- Available records -
»»

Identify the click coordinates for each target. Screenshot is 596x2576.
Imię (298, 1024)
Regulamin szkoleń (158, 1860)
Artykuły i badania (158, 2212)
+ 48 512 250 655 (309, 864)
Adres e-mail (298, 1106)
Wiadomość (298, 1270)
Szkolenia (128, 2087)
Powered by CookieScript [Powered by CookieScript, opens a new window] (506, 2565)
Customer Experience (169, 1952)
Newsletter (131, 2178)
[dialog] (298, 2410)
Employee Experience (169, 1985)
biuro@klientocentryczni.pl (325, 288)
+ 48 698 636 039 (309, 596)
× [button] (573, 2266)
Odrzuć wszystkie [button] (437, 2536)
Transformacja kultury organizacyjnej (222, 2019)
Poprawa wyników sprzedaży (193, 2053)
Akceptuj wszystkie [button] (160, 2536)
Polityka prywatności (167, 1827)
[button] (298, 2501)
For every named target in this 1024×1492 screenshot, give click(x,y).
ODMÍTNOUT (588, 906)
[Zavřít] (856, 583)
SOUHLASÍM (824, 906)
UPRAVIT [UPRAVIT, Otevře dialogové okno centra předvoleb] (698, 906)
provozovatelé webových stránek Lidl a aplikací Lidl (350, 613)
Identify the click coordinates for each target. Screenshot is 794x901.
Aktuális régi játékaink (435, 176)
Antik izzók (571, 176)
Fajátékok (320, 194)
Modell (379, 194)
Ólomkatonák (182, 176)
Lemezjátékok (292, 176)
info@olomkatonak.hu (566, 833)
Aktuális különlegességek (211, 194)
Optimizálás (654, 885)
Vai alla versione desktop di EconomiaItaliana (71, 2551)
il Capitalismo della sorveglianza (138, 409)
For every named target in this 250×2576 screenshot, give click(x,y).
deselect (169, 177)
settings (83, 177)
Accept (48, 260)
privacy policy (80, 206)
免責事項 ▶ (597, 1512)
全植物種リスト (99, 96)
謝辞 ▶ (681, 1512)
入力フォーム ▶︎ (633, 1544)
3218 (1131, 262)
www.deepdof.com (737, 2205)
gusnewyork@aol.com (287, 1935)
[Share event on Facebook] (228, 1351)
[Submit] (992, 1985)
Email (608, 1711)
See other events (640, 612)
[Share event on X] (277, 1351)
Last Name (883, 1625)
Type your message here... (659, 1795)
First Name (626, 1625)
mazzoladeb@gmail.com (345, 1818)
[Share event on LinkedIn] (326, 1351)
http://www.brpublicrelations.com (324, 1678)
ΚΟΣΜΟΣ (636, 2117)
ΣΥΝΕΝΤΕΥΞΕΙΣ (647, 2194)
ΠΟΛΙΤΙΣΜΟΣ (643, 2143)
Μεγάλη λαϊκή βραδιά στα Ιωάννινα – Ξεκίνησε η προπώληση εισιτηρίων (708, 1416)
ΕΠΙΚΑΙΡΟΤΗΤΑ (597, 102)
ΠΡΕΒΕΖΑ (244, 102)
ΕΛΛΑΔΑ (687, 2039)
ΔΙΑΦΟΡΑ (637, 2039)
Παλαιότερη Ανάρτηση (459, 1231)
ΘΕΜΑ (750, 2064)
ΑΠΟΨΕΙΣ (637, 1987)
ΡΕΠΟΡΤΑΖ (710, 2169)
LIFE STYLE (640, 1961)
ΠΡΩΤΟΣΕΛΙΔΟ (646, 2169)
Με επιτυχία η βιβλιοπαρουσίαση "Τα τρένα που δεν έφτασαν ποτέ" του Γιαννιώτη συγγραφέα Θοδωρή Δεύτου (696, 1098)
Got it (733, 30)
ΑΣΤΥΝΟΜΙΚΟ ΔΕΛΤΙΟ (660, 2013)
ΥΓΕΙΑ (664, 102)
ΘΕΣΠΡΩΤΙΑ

««

- Brief -
From the line holding "Type your message here... (659, 1795)" through the final line of the data above, copy every line exactly as written. Include nothing else.

- Task answer -
Type your message here... (659, 1795)
First Name (626, 1625)
mazzoladeb@gmail.com (345, 1818)
[Share event on LinkedIn] (326, 1351)
http://www.brpublicrelations.com (324, 1678)
ΚΟΣΜΟΣ (636, 2117)
ΣΥΝΕΝΤΕΥΞΕΙΣ (647, 2194)
ΠΟΛΙΤΙΣΜΟΣ (643, 2143)
Μεγάλη λαϊκή βραδιά στα Ιωάννινα – Ξεκίνησε η προπώληση εισιτηρίων (708, 1416)
ΕΠΙΚΑΙΡΟΤΗΤΑ (597, 102)
ΠΡΕΒΕΖΑ (244, 102)
ΕΛΛΑΔΑ (687, 2039)
ΔΙΑΦΟΡΑ (637, 2039)
Παλαιότερη Ανάρτηση (459, 1231)
ΘΕΜΑ (750, 2064)
ΑΠΟΨΕΙΣ (637, 1987)
ΡΕΠΟΡΤΑΖ (710, 2169)
LIFE STYLE (640, 1961)
ΠΡΩΤΟΣΕΛΙΔΟ (646, 2169)
Με επιτυχία η βιβλιοπαρουσίαση "Τα τρένα που δεν έφτασαν ποτέ" του Γιαννιώτη συγγραφέα Θοδωρή Δεύτου (696, 1098)
Got it (733, 30)
ΑΣΤΥΝΟΜΙΚΟ ΔΕΛΤΙΟ (660, 2013)
ΥΓΕΙΑ (664, 102)
ΘΕΣΠΡΩΤΙΑ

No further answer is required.